I look into Bayles and Orland's Art & Fear from time to time, when I forget what I'm doing and why I'm doing it. At the end of the day (read: at the end of my life) I can't guarantee that anything I will have written will be meaningful to anyone, so I might as well make sure it's meaningful to me. I'm making use of the vacuum, I guess. Usually, I accuse the vacuum of being guilty of giving me so much space that I lose the plot, quite literally. The upside is that I have enough space to decide, firmly, if I'm willing to stand behind a piece long before anybody else has seen it. Happy writing, Bloglodytes.
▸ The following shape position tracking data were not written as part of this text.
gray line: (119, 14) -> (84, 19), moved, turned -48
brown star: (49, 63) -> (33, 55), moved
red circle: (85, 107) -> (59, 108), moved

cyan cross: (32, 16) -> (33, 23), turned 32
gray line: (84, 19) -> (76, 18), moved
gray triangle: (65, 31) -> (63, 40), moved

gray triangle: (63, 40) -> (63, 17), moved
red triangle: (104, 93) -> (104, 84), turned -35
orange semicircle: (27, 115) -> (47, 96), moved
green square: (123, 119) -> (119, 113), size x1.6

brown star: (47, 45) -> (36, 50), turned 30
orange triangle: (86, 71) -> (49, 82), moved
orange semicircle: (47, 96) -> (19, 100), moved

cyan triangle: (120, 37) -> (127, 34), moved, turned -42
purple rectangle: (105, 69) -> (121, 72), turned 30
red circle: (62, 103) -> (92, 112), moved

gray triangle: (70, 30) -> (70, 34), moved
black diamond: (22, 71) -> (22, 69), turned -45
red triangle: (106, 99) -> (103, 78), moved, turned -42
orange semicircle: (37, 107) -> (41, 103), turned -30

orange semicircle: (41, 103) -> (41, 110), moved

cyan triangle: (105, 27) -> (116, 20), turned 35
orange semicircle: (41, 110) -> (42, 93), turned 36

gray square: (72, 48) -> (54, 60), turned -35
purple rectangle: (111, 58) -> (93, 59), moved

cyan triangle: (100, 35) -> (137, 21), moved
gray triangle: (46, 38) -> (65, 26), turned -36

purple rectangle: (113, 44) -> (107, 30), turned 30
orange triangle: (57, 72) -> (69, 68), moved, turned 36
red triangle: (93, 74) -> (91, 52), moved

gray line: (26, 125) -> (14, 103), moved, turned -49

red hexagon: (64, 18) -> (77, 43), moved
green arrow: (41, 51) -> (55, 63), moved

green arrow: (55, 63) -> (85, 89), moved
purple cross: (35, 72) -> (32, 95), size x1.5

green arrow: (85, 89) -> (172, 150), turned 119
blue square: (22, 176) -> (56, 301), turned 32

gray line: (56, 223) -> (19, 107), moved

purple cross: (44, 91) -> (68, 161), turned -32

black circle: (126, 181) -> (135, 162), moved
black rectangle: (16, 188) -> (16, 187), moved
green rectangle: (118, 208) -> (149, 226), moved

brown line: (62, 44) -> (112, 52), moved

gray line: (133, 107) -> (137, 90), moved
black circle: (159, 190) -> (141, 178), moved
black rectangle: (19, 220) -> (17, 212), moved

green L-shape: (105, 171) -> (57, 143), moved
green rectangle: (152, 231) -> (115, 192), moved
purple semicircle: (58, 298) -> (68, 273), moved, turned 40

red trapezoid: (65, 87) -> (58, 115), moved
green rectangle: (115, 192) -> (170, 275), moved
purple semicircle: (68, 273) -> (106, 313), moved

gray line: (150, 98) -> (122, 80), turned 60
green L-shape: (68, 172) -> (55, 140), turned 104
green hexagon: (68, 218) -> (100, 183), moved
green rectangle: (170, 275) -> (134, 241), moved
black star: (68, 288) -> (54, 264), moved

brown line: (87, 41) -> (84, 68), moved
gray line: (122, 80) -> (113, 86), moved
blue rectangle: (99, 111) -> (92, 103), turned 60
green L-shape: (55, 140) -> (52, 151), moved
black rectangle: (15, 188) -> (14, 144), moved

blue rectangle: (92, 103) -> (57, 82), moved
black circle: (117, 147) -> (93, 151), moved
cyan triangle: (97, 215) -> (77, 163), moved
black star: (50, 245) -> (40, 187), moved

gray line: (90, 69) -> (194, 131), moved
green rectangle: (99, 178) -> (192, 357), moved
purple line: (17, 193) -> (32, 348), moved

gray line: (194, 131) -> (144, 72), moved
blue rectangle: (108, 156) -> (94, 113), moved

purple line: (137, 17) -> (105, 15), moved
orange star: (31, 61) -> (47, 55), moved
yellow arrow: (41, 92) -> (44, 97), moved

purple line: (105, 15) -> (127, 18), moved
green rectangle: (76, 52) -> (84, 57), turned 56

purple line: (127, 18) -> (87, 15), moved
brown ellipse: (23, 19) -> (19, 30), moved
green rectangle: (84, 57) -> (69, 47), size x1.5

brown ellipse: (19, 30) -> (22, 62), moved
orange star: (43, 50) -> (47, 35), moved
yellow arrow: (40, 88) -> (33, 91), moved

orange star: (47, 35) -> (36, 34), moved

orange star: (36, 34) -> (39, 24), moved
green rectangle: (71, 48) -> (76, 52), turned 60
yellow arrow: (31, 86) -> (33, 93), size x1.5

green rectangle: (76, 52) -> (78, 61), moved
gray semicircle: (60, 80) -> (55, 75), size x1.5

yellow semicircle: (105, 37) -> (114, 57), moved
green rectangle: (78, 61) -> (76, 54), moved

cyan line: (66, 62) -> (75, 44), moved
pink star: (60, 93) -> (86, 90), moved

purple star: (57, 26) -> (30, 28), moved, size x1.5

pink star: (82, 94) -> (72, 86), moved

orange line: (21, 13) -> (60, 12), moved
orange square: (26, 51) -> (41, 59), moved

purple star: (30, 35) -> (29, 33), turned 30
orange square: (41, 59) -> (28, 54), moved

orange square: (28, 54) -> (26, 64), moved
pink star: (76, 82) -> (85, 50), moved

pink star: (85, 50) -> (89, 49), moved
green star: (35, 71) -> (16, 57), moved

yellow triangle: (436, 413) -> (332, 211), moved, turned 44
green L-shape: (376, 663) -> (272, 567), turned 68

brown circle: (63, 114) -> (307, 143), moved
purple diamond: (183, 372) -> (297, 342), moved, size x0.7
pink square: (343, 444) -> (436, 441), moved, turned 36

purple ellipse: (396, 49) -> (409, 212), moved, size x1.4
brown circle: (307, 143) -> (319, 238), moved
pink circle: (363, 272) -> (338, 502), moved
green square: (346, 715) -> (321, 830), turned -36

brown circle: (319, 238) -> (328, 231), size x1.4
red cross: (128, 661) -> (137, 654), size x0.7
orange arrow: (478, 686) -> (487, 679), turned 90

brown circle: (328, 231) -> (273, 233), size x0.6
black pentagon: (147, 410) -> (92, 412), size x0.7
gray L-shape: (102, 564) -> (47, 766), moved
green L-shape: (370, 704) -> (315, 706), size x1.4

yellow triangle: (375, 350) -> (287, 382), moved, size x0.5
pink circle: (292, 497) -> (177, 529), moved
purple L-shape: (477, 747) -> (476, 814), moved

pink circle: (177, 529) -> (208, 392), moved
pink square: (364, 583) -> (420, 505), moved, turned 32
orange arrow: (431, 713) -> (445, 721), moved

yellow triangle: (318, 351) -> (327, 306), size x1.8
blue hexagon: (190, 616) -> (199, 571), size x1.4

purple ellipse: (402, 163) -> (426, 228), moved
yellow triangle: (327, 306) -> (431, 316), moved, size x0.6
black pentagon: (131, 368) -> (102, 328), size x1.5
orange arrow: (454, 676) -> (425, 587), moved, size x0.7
Keep pecking away at those keyboards.

5 comments:

Whirlochre said...

Dredging beyond the artifice traps monsters in nets, which is why it's always easier to glisten in the shallows.

If it helps, I have absolutely no idea what this means but I trust it to mean something

Sylvia said...

Or worrying that a piece of writing makes me look immature or conceited or obsessed. Or just exposes me as a crappy writer...

Yeah, I certainly know this one.

I've not heard of Art and Fear - is that a recommendation?

Mother (Re)produces. said...

I don't know whirl; sounds like a thinly veiled reference to the Rocky Horror Picture Show to me. Could that be it?

Sylvia,that's a good question. There are many things I like about the book, and things in the first sections (how fear of yourself and fear of others can sabotage you) that to me were worth the money. There's some stuff later in the book that gets a bit soggy wishy washy fluffy philosophical, or is just plain irrelevant for me at the moment. For people like me who grew up having their self-confidence systematically undermined, I think it's worth a read. Buy it used? Borrow it? Library?

fairyhedgehog said...

You're braver than I am. I'm currently hooking away with a crochet hook far more than I'm writing!

Mother (Re)produces. said...

Perhaps.
On the other hand, by the end of our respective lives, you will have produced a pile of useful, snuggly items, and I will have produce a pile of paper that my grandkids have to recycle.